Saved data entries
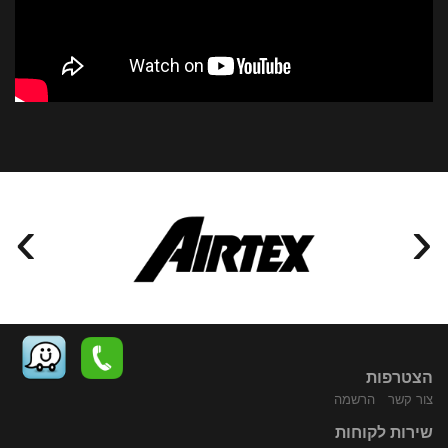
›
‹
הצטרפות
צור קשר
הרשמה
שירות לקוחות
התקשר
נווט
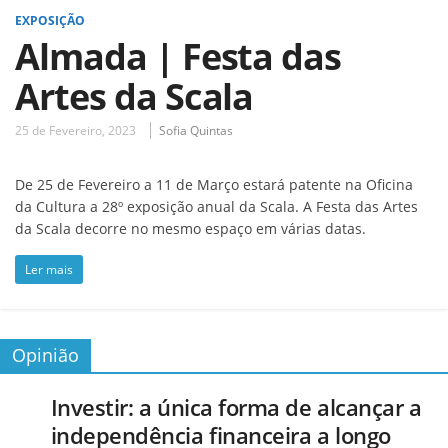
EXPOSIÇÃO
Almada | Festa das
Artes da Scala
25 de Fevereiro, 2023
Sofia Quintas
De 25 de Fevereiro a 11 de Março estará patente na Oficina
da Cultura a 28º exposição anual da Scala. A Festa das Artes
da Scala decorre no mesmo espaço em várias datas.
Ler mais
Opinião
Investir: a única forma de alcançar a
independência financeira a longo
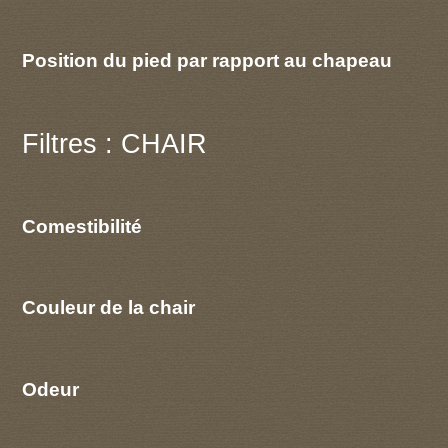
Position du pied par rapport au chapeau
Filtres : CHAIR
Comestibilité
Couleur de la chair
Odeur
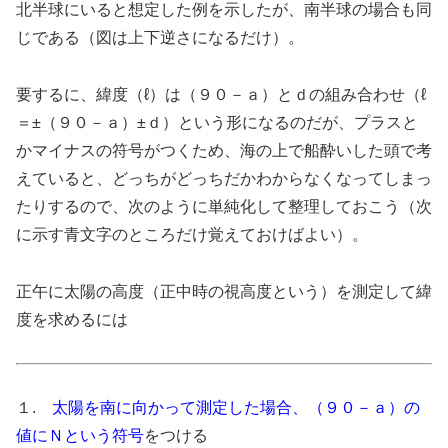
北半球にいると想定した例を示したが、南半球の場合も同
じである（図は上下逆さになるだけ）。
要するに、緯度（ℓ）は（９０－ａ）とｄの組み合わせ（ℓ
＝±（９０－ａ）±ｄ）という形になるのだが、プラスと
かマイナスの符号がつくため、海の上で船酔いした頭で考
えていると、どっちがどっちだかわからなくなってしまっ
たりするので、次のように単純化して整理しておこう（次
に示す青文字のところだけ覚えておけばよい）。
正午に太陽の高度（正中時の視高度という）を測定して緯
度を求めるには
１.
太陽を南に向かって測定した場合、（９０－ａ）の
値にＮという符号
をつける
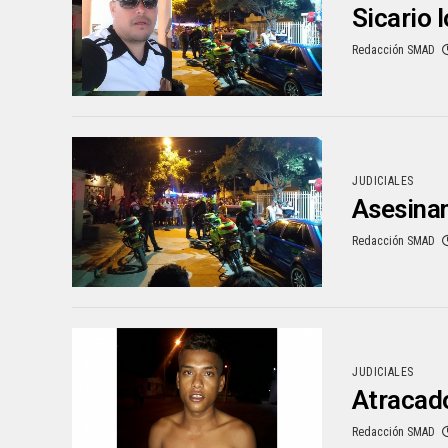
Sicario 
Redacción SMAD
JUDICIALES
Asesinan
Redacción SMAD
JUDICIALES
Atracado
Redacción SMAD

**WHAT YOU WILL DO:** Nothing but lines that contain "Scala" should appear in the answer. Copy each from the records.

**SOLVED EXERCISE:**
Artes da Scala
da Cultura a 28º exposição anual da Scala. A Festa das Artes
da Scala decorre no mesmo espaço em várias datas.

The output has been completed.